- **What to produce**
Write out the records below exactly as they appear, skipping each picture.

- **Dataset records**
Start of Block
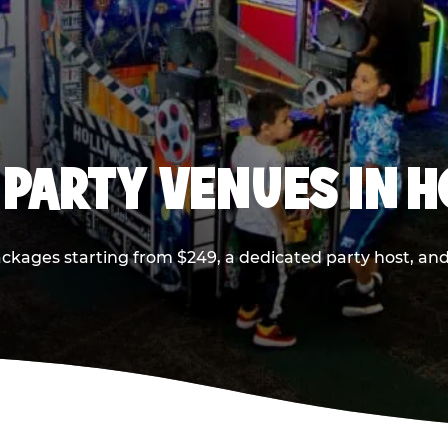
 PARTY VENUES IN 
ackages starting from $249, a dedicated party host, and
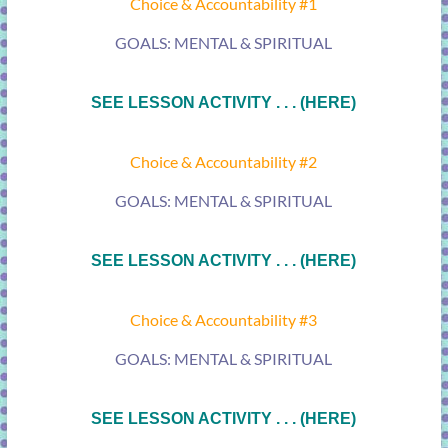
Choice & Accountability #1
GOALS: MENTAL & SPIRITUAL
SEE LESSON ACTIVITY . . . (HERE)
Choice & Accountability #2
GOALS: MENTAL & SPIRITUAL
SEE LESSON ACTIVITY . . . (HERE)
Choice & Accountability #3
GOALS: MENTAL & SPIRITUAL
SEE LESSON ACTIVITY . . . (HERE)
End of Block
- **Response to this exercise**
 PARTY VENUES IN 
ackages starting from $249, a dedicated party host, and
Choice & Accountability #1
GOALS: MENTAL & SPIRITUAL
SEE LESSON ACTIVITY . . . (HERE)
Choice & Accountability #2
GOALS: MENTAL & SPIRITUAL
SEE LESSON ACTIVITY . . . (HERE)
Choice & Accountability #3
GOALS: MENTAL & SPIRITUAL
SEE LESSON ACTIVITY . . . (HERE)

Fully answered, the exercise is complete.